The framework sequences like this, which is the order we suggest to people when they ask:

  1. Build a small starter emergency fund($1,000 to $2,000) in a high-yield savings account at Ally, Marcus, or Wealthfront Cash. Something to absorb a flat tire.
  2. Capture the full 401(k) match. Always. Leaving it on the table beats the math on almost any debt.
  3. Pay off any debt above 8%. Credit cards, personal loans, high-rate private student loans. No investment reliably beats this.
  4. Build the emergency fund to 3 to 6 months of expenses. Same HYSA. Do this before aggressive investing.
  5. Max HSA, then Roth IRA before unmatched 401(k) contributions or taxable investing. Accounts with tax advantages come first.
  6. Between 5% and 8% debt and investing: split the difference. 50/50 or 70/30 extra-cash allocations between debt and index funds. The math is a coin flip; the behavioral benefit of making visible progress on both is worth it.
  7. Below 5% debt: pay minimums, invest the excess. This is where the long-term compounding math wins cleanly.

Mortgage is its own special case

Mortgages deserve their own paragraph because they are the biggest debt most people carry and the assumptions shift the answer. At 6.5% interest, a 30-year mortgage has a fully amortized total interest cost greater than the loan principal. That is a lot of interest. Paying it down feels like a huge win.

But three things complicate the story. First, that 6.5% is front-loaded; in year one of a mortgage most of your payment is interest, but by year 20 most is principal. Extra payments early matter more than extra payments late. Second, mortgage interest is tax-deductible for itemizers, though the 2018 standard deduction increase means most people no longer itemize. Third, a paid-off mortgage is illiquid equity. It is not money you can access without selling or borrowing against the house.

Our rule of thumb, for people with stable incomes, long horizons, and a mortgage between 6% and 7%: pay the scheduled amount, invest the rest in a diversified portfolio, and revisit the decision if rates drop and you can refinance, or if your risk-tolerance changes. The optionality of liquid investments is worth more than people think.

When the “clear” answer is wrong

A few situations where the framework yields a correct math answer that is the wrong life answer:

You are within a year of needing the money. Do not invest short-term money in the market. A 7% expected return over 30 years has no meaning over 12 months. The range of 12-month outcomes for a broad stock index is roughly -30% to +40%. Short money lives in HYSA or short-term Treasuries.

You have debt causing stress that is affecting your life. If the number on the credit card is keeping you awake, pay it off even if the rate is low enough that the math slightly favors investing. Your quality of life is not in the spreadsheet.

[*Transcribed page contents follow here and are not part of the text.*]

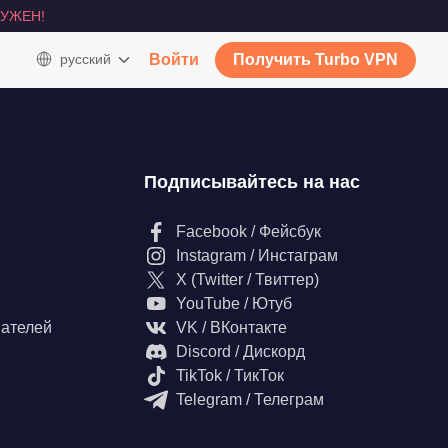
УЖЕН!
русский
Войти
Получить Turbo VPN
Подписывайтесь на нас
Facebook / Фейсбук
Instagram / Инстаграм
X (Twitter / Твиттер)
YouTube / Ютуб
вателей
VK / ВКонтакте
Discord / Дискорд
TikTok / ТикТок
Telegram / Телеграм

You are close to paying off a debt entirely. Finishing off a debt and closing that monthly line item has cash-flow and psychological value. If you are within three to six months of payoff, finish it even if the rate is low.

What we'd actually do

List every debt you have: amount, rate, minimum payment. Put them in a table sorted by rate, highest at top. Anything above 8%, attack with every extra dollar after the 401(k) match and starter emergency fund. Anything below 5%, pay the minimum and invest. The middle band (5% to 8%) is where you can reasonably split.

Open a Roth IRA at Fidelity, Schwab, or Vanguard, fund it with a broad market index like FXAIX, VTSAX, or SWTSX, and set up an automatic monthly contribution. Make the investment side of this boring and automatic so the only decision you have to make is which debts to attack with extra cash.

Reread the table once a year. Rates change, balances change, and a piece of debt that was the clear priority two years ago might be paid off or refinanced into something different. The framework holds. The specific application adjusts. That is the whole answer to the question we started with.